Днем, когда наша «Волга» выезжала из гостиницы, из близлежащей подворотни вылетел на полной скорости какой-то оголтелый сикх на мотоцикле и врубился ей в бок. Все обошлось, если не считать вмятины в дверце, по эпизод ярко рисует здешние транспортные нравы. Правил нет никаких: можешь на полном ходу стартовать из двора, не думая, что впереди, можешь ехать «против течения» в часы пик — все можешь, но если что случится — пеняй только на себя!
В Горьки-садан доехали без дополнительных происшествий. Олжас — хороший поэт и хорошо читает свои стихи: с напором, рубя воздух сжатым кулаком. Молодые поэты, и среди них наш сотрудник Сидхешвара Сен (в бенгальском произношении — Шодешор Шен), слушали с удовольствием, потом сами читали свои стихи. Потом шел разговор о революционной поэзии, о традициях Маяковского, которого здесь знают и любят. Недаром замечательного своего поэта Назрула Ислама здесь прозвали «бенгальским Маяковским».
У этого поэта странная и печальная судьба. Он родился в бенгальской деревушке в мусульманской семье. Детство его и юность прошли в накаленной атмосфере начала века — раздел Бенгалии, перенос столицы Британской Индии из Калькутты в Дели, начало деятельности террористических групп, грандиозные митинги и схватки с полицией, проповедь Махатмы Ганди. Он первый перевел на бенгали «Интернационал» и сам писал вдохновенные революционные стихи, которые повторяла и пела вся Индия — они звали к единению индуистов и мусульман, к борьбе за свободу и независимость. На наш сегодняшний взгляд, они чересчур перегружены пышными метафорами и сравнениями, множеством патетических восклицаний, но корнями своими они уходят в национальную традицию Бенгалии, восходящую еще к поэме «Гибель Мегхнада» Модхушудона Дотто, где I сроем, борцом за свободу был Равана, сражавшийся против «Рамы и его сброда».

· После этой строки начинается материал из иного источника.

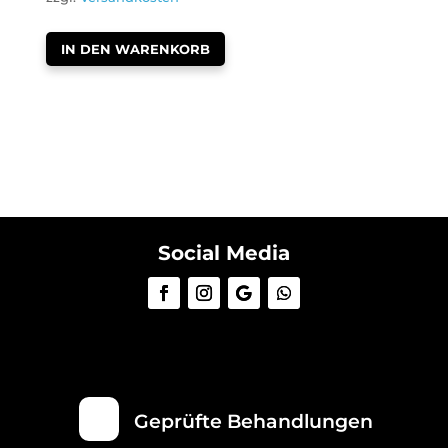
IN DEN WARENKORB
Social Media
Geprüfte Behandlungen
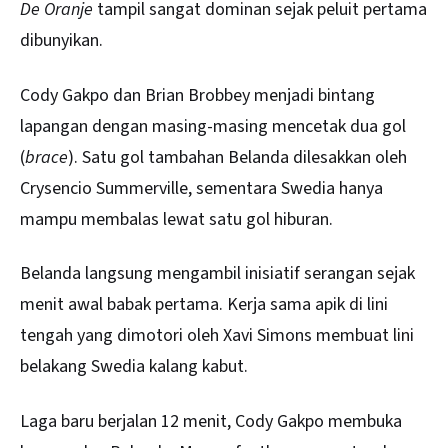
De Oranje
tampil sangat dominan sejak peluit pertama
dibunyikan.
Cody Gakpo dan Brian Brobbey menjadi bintang
lapangan dengan masing-masing mencetak dua gol
(
brace
). Satu gol tambahan Belanda dilesakkan oleh
Crysencio Summerville, sementara Swedia hanya
mampu membalas lewat satu gol hiburan.
Belanda langsung mengambil inisiatif serangan sejak
menit awal babak pertama. Kerja sama apik di lini
tengah yang dimotori oleh Xavi Simons membuat lini
belakang Swedia kalang kabut.
Laga baru berjalan 12 menit, Cody Gakpo membuka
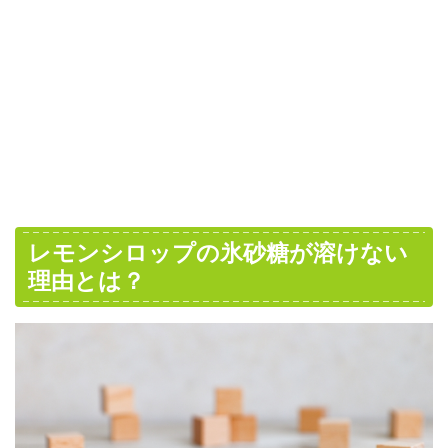
レモンシロップの氷砂糖が溶けない
理由とは？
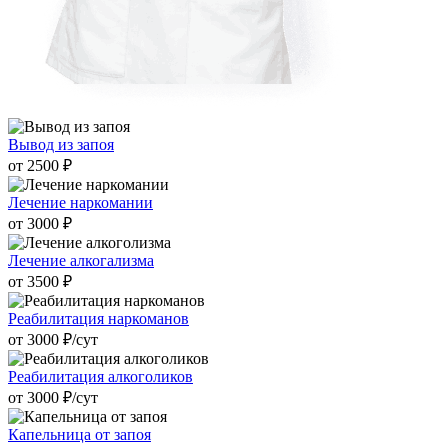
Вывод из запоя
от 2500 ₽
Лечение наркомании
от 3000 ₽
Лечение алкогализма
от 3500 ₽
Реабилитация наркоманов
от 3000 ₽/cут
Реабилитация алкоголиков
от 3000 ₽/cут
Капельница от запоя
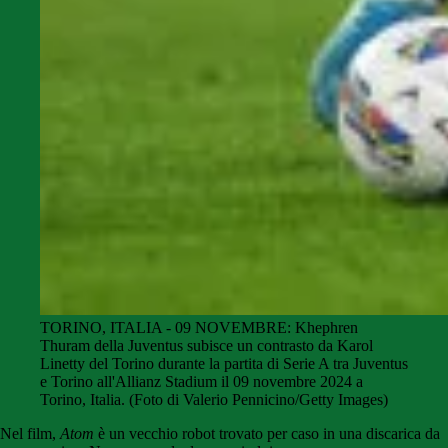
TORINO, ITALIA - 09 NOVEMBRE: Khephren
Thuram della Juventus subisce un contrasto da Karol
Linetty del Torino durante la partita di Serie A tra Juventus
e Torino all'Allianz Stadium il 09 novembre 2024 a
Torino, Italia. (Foto di Valerio Pennicino/Getty Images)
Nel film,
Atom
è un vecchio robot trovato per caso in una discarica da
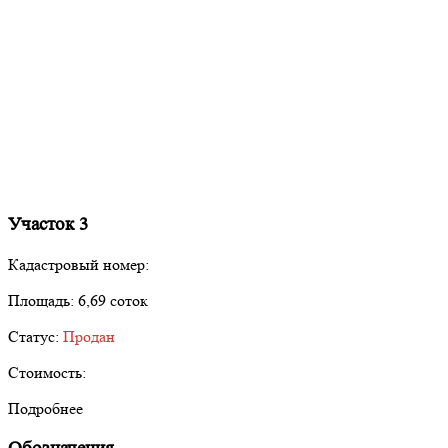
Участок 3
Кадастровый номер:
Площадь:
6,69 соток
Статус:
Продан
Стоимость:
Подробнее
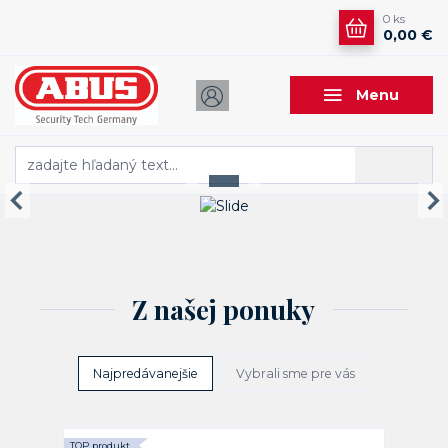
0
ks
0,00 €
Menu
Hľadať
Z našej ponuky
Najpredávanejšie
Vybrali sme pre vás
TOP produkt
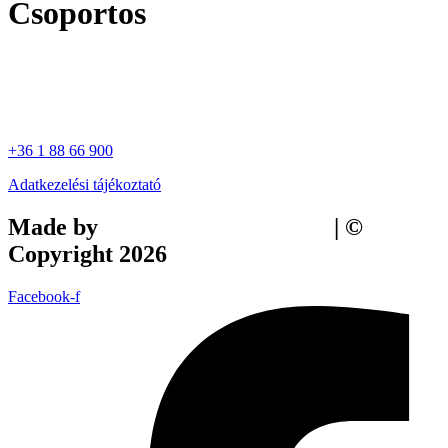
Csoportos
+36 1 88 66 900
Adatkezelési tájékoztató
Made by
Tilly Branding Studio
| ©
Copyright 2026
Facebook-f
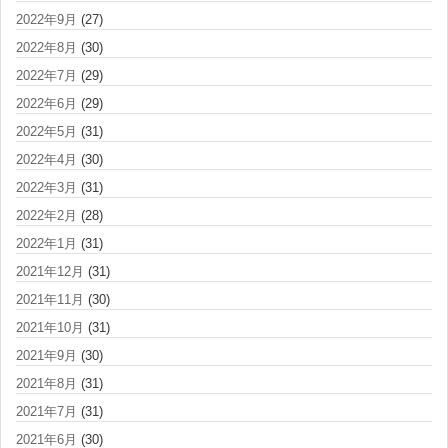
2022年9月
(27)
2022年8月
(30)
2022年7月
(29)
2022年6月
(29)
2022年5月
(31)
2022年4月
(30)
2022年3月
(31)
2022年2月
(28)
2022年1月
(31)
2021年12月
(31)
2021年11月
(30)
2021年10月
(31)
2021年9月
(30)
2021年8月
(31)
2021年7月
(31)
2021年6月
(30)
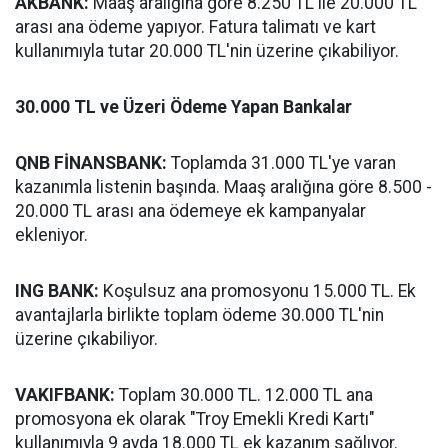
AKBANK:
Maaş aralığına göre 8.250 TL ile 20.000 TL
arası ana ödeme yapıyor. Fatura talimatı ve kart
kullanımıyla tutar 20.000 TL'nin üzerine çıkabiliyor.
30.000 TL ve Üzeri Ödeme Yapan Bankalar
QNB FİNANSBANK:
Toplamda 31.000 TL'ye varan
kazanımla listenin başında. Maaş aralığına göre 8.500 -
20.000 TL arası ana ödemeye ek kampanyalar
ekleniyor.
ING BANK:
Koşulsuz ana promosyonu 15.000 TL. Ek
avantajlarla birlikte toplam ödeme 30.000 TL'nin
üzerine çıkabiliyor.
VAKIFBANK:
Toplam 30.000 TL. 12.000 TL ana
promosyona ek olarak "Troy Emekli Kredi Kartı"
kullanımıyla 9 ayda 18.000 TL ek kazanım sağlıyor.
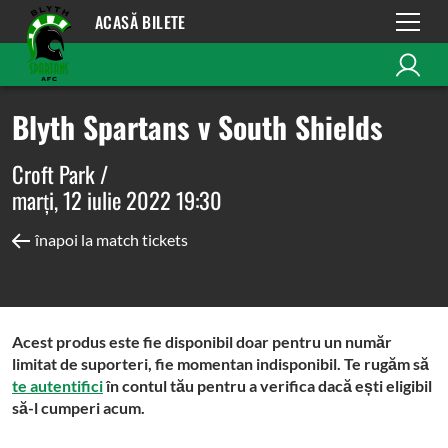
ACASĂ BILETE
Blyth Spartans v South Shields
Croft Park /
marți, 12 iulie 2022 19:30
înapoi la match tickets
Acest produs este fie disponibil doar pentru un număr
limitat de suporteri, fie momentan indisponibil. Te rugăm să
te autentifici
în contul tău pentru a verifica dacă ești eligibil
să-l cumperi acum.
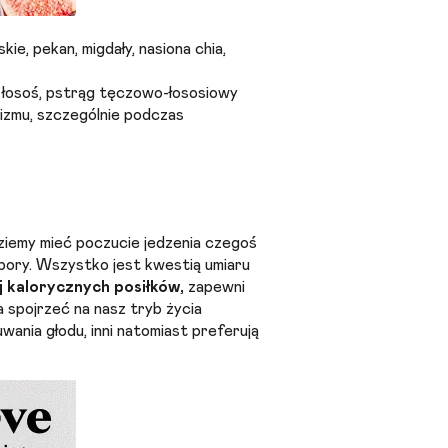
ie, pekan, migdały, nasiona chia,
k, łosoś, pstrąg tęczowo-łososiowy
nizmu, szczególnie podczas
dziemy mieć poczucie jedzenia czegoś
j pory. Wszystko jest kwestią umiaru
j kalorycznych posiłków,
zapewni
a spojrzeć na nasz tryb życia
wania głodu, inni natomiast preferują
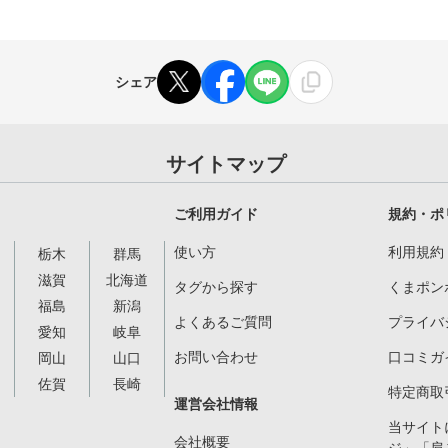
シェア
サイトマップ
ご利用ガイド
規約・ポ
使い方
利用規約
栃木
群馬
滋賀
北海道
タグから探す
くまポン
福島
新潟
よくあるご質問
プライバ
愛知
岐阜
お問い合わせ
口コミガ
岡山
山口
佐賀
長崎
特定商取
運営会社情報
当サイト
会社概要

В середине 30-х годов случилось несчастье — Назрула поразила тяжелая мозговая болезнь. Как ни бились врачи, он навсегда утратил разум и память. Он и сегодня жив, проживает в столице Бангладеш — Дакке[10]. Я видел в газетах фотографии, сделанные на праздновании его очередного юбилея: в президиуме сидит, увенчанный гирляндами цветов, иссохший, как мумия, седовласый старец. Он не знает, что страна его стала в 1947 году свободной, что она пережила в том же году трагедию раздела, что его имя занесено золотыми буквами в историю индийской литературы.
Наследников у него много, и сегодня именно бенгальская поэзия славится своими радикальными мотивами. И недаром один из молодых поэтов во время дискуссии с Олжасом сказал убежденно: «Если в Индии будет революция, она начнется в Калькутте!»